Spamming or touting for business is against forum rules,rule 2 for traders..................

_2. Commercial advertising or touting for business in posts or personal messages is not allowed.This includes affiliate links, referral links or commission based linking. Please do not not post any message that directs others to any pages at your own commercial domain, including informational pages. A commercial domain is defined as a site that receives any type of income or links to any income producing sites. _

You could report it to admin but I'm not sure how strictly the rules are applied by the new owners,I agree with you that we shouldn't be bothered with advertising,particularly via a pm,which should be used for just that-a private message.


----------



## bognormike (May 10, 2005)

Yes, report it. He's already tried spamming in the forums which were apparently removed. It needs to be made clear that spamming in the forums and by PM is not allowed.


----------



## cabby (May 14, 2005)

Perhaps you aught to reply to him and tell him of his indiscretion. :wink: 

cabby


----------



## spykal (May 9, 2005)

Reply to his PM with this ( courtesy of Google translate as Prof would say :wink: :


Olá Por favor, esteja ciente de que Motorhomefacts não permite publicidade dentro de mensagens ou mensagens privadas. Sua filiação será suspenso se você continuar a fazer isso.

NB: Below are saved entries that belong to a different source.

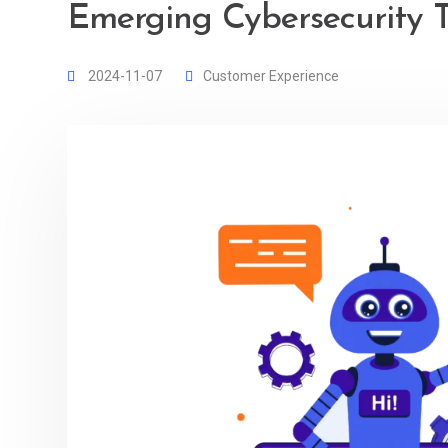
Emerging Cybersecurity T
2024-11-07
Customer Experience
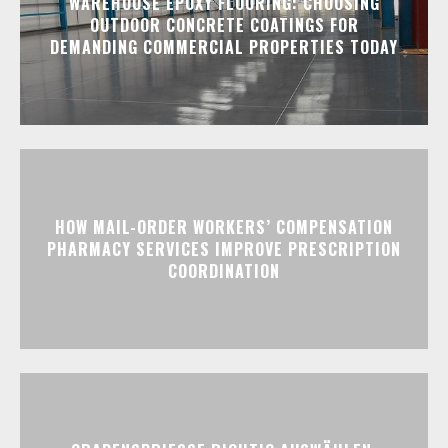
WAREHOUSE EPOXY FLOORING: CHOOSING
OUTDOOR CONCRETE COATINGS FOR
DEMANDING COMMERCIAL PROPERTIES TODAY
HOW MAIL-ORDER WORKERS’ COMPENSATION
PHARMACY SERVICES IMPROVE PRESCRIPTION
COORDINATION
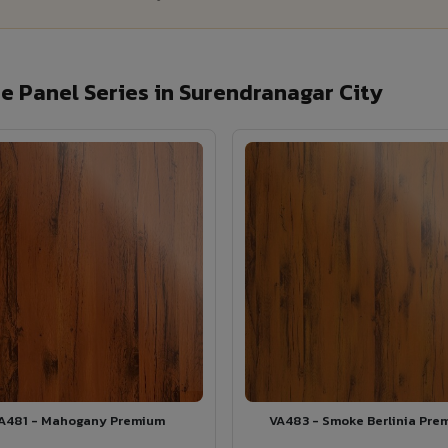
 Panel Series in Surendranagar City
A481 - Mahogany Premium
VA483 - Smoke Berlinia Pre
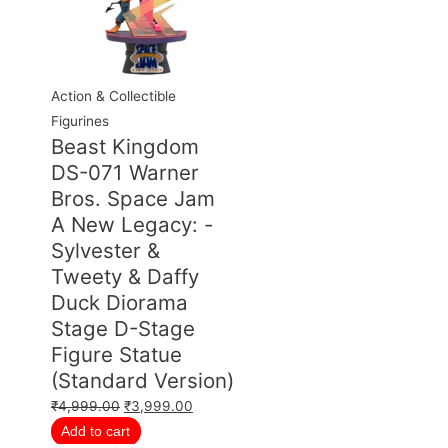
Action & Collectible
Figurines
Beast Kingdom
DS-071 Warner
Bros. Space Jam
A New Legacy: -
Sylvester &
Tweety & Daffy
Duck Diorama
Stage D-Stage
Figure Statue
(Standard Version)
₹
4,999.00
₹
3,999.00
Add to cart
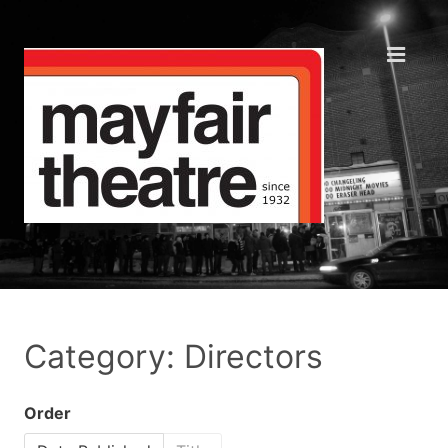
Category: Directors
Order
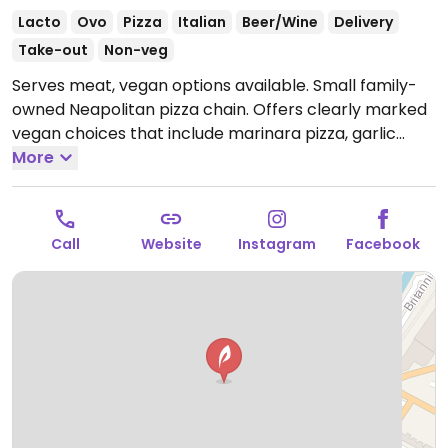
Lacto
Ovo
Pizza
Italian
Beer/Wine
Delivery
Take-out
Non-veg
Serves meat, vegan options available. Small family-
owned Neapolitan pizza chain. Offers clearly marked
vegan choices that include marinara pizza, garlic
bread, focaccia and salad. Vegetarian pizzas can also
More
be made vegan with vegan mozzarella.
Open Mon
12:00-22:00, Tue 16:00-22:00, Wed-Sat 12:00-22:00, Sun
12:00-21:00.
Call
Website
Instagram
Facebook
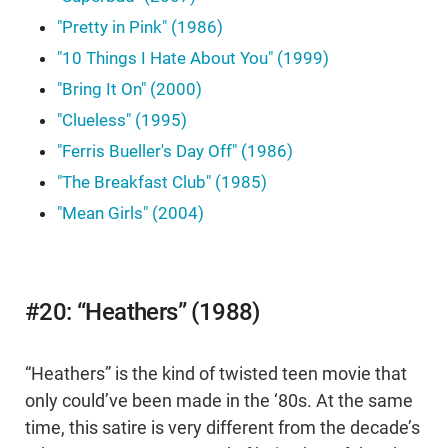
"Pretty in Pink" (1986)
"10 Things I Hate About You" (1999)
"Bring It On" (2000)
"Clueless" (1995)
"Ferris Bueller's Day Off" (1986)
"The Breakfast Club" (1985)
"Mean Girls" (2004)
#20: “Heathers” (1988)
“Heathers” is the kind of twisted teen movie that
only could’ve been made in the ‘80s. At the same
time, this satire is very different from the decade’s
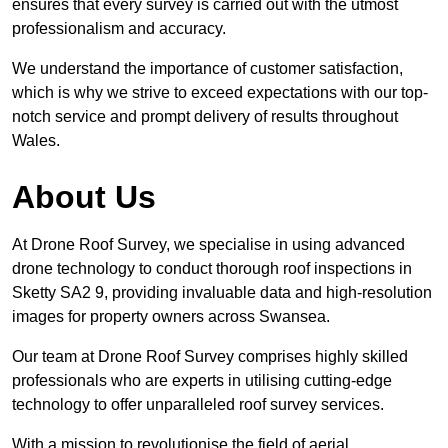
ensures that every survey is carried out with the utmost
professionalism and accuracy.
We understand the importance of customer satisfaction,
which is why we strive to exceed expectations with our top-
notch service and prompt delivery of results throughout
Wales.
About Us
At Drone Roof Survey, we specialise in using advanced
drone technology to conduct thorough roof inspections in
Sketty SA2 9, providing invaluable data and high-resolution
images for property owners across Swansea.
Our team at Drone Roof Survey comprises highly skilled
professionals who are experts in utilising cutting-edge
technology to offer unparalleled roof survey services.
With a mission to revolutionise the field of aerial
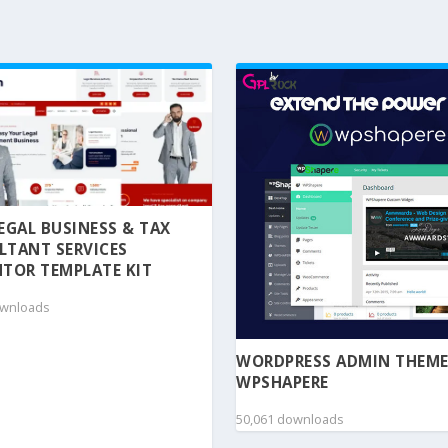
 LEGAL BUSINESS & TAX
LTANT SERVICES
TOR TEMPLATE KIT
ownloads
WORDPRESS ADMIN THEME
WPSHAPERE
50,061 downloads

Hello Please be aware that Motorhomefacts does not allow advertising within posts or private messages. Your membership will be suspended if you continue to do this.



P.S. also do use the correct report button, ....you will find one in the PM itself ...that way the admins can see that the PM system is being used for Spam


----------



## grouch (Oct 1, 2005)

Tried to find a report button on the pm but cannot see one.


----------



## spykal (May 9, 2005)

grouch said:


> Tried to find a report button on the pm but cannot see one.


Hi Grouch

There should be one, but it is not that obvious ...I see an exclamation mark over on the top right of the message, click on that to report the PM ...see picture.

Mike


----------



## CPW2007 (Aug 17, 2007)

This is interesting! >>>>> http://www.motorhomefacts.com/ftopic-156401.html (Note that this post by Nukeadmin has also been reported!  :? )

The previous four postings by this campsite owner across different sub-forums were reported by me when I noticed them and considered them to be from a spammer. Is the above referenced post by Nukeadmin an auto insert or has Nuke put that on himself? I also notice that Nukeadmin is still described as Site admin?

Regards

Chris


----------



## bognormike (May 10, 2005)

"Auto" type posts like the birthday wishes and these site additions still carry nuke's name. Campsite additions are vetted by admin staff before they can be posted; note the comment about ignoring the rating! 

In the old days :roll: one of us mods would have contacted him and warned him not to spam - either via the forums or PM.


----------



## olley (May 1, 2005)

Ah the good old days, fair brings a tear to my eye. 

Ian


----------